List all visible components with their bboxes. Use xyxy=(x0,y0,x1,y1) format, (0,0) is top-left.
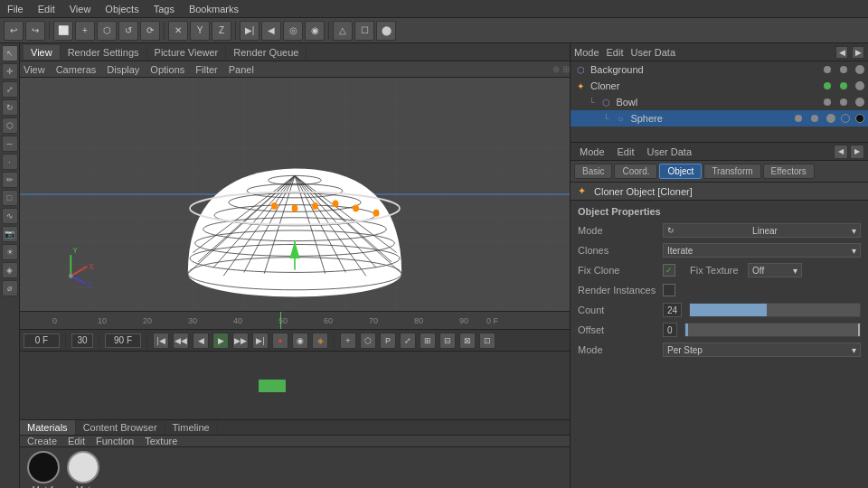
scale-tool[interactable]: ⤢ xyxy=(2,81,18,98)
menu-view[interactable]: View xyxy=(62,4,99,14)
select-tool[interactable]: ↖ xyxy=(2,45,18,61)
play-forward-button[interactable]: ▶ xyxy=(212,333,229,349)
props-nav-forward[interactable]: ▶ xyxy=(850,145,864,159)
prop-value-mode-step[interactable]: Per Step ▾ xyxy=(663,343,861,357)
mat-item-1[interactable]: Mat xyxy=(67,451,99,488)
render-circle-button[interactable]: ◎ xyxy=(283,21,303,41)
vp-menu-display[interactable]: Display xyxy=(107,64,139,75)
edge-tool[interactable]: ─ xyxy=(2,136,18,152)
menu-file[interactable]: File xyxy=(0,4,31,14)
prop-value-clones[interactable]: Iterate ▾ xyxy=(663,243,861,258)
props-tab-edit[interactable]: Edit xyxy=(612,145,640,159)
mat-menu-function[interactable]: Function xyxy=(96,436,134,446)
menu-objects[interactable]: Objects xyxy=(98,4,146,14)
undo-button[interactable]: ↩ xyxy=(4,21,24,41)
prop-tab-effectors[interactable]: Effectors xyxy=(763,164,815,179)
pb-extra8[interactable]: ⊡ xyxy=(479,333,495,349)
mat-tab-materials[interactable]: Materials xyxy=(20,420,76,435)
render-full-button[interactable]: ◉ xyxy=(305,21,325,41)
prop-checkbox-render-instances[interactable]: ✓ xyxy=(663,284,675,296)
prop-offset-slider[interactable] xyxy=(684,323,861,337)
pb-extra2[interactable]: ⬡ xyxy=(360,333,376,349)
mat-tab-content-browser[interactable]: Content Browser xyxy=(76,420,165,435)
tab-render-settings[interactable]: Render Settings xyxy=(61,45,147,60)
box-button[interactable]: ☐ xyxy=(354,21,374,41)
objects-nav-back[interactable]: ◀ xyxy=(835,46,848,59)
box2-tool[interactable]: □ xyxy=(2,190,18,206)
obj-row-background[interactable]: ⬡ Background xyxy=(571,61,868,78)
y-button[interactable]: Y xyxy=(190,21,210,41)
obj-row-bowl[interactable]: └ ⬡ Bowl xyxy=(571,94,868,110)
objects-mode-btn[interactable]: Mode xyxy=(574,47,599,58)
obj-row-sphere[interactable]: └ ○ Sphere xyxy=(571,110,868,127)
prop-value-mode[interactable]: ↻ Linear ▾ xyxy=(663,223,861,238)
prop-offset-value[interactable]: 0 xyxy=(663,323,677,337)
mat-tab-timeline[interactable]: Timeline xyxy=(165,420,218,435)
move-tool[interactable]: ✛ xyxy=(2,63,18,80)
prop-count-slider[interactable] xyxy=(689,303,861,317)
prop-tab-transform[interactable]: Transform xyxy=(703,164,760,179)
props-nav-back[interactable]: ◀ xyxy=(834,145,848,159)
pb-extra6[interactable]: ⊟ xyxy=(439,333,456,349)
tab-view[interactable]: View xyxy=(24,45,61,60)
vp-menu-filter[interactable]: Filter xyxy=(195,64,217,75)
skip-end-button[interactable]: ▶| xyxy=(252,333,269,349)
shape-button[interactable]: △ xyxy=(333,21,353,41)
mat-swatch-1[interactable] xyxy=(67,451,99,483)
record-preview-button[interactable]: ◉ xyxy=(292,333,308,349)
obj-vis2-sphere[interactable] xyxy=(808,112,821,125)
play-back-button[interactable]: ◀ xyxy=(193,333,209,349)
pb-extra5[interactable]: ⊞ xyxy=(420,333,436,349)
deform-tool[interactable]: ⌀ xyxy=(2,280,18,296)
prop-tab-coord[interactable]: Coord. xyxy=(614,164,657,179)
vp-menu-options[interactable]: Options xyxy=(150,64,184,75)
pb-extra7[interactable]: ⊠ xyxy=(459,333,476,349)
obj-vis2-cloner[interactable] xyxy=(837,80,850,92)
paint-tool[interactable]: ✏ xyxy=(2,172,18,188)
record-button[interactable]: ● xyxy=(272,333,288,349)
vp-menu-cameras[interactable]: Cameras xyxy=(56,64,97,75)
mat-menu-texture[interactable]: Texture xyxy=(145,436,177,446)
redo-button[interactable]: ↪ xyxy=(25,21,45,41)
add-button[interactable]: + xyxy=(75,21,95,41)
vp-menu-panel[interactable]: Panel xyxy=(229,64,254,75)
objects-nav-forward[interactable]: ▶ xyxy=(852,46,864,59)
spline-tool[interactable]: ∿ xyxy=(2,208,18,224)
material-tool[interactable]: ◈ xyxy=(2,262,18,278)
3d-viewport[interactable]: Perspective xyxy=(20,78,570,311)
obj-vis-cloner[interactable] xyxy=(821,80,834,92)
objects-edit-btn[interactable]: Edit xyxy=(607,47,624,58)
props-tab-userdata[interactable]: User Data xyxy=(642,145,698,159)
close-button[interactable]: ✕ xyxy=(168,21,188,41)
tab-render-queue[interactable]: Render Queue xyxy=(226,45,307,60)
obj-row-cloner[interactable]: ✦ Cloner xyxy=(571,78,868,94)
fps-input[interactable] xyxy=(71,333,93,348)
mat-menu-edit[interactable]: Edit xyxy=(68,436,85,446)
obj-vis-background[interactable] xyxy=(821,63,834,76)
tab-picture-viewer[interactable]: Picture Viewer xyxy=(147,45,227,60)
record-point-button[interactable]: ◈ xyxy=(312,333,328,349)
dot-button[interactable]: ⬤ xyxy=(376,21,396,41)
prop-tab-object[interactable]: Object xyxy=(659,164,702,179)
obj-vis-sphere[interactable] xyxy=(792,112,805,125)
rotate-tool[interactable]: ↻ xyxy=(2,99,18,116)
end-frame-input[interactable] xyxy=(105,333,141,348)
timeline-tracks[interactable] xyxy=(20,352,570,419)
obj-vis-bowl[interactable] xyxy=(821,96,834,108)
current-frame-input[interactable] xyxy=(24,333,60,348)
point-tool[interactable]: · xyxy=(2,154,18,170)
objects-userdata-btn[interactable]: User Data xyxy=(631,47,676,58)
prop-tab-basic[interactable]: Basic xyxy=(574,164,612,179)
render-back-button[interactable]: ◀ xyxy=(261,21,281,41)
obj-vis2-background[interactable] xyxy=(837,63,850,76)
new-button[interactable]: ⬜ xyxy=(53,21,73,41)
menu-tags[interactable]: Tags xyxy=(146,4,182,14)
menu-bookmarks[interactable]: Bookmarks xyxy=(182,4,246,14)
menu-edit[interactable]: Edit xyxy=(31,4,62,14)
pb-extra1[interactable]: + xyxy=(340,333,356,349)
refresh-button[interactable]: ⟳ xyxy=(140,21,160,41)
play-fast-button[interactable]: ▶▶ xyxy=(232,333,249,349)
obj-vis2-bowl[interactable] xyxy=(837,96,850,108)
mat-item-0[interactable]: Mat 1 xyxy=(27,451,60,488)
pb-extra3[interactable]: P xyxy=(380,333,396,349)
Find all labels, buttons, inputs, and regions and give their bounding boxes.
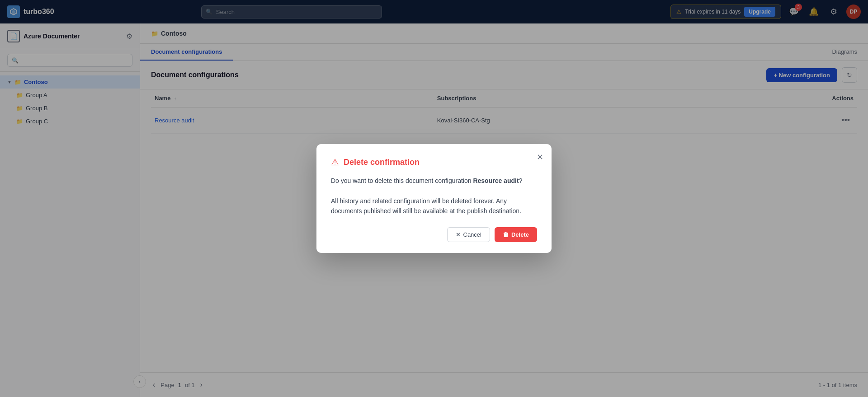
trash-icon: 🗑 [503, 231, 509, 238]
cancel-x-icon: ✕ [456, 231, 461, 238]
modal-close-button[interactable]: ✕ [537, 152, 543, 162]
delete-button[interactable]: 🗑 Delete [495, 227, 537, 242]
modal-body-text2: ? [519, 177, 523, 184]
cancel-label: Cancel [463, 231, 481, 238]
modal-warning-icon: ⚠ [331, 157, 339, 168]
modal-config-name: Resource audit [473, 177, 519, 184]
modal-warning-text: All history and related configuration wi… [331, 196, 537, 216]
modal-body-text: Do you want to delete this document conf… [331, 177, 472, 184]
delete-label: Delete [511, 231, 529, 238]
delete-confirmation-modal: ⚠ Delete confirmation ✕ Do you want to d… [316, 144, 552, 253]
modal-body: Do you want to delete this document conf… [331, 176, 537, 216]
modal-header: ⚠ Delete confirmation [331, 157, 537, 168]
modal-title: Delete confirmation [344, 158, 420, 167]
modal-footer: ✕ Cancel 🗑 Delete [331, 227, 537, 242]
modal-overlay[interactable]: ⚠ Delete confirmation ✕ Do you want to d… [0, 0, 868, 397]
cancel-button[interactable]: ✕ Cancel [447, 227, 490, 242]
-*-*-
Exercise brief:
Lines from the entries that contain the word "cloner" are what the answer must hold.

Answer for this exercise:
obj-vis2-cloner[interactable] xyxy=(837,80,850,92)
obj-vis-cloner[interactable] xyxy=(821,80,834,92)
obj-row-cloner[interactable]: ✦ Cloner xyxy=(571,78,868,94)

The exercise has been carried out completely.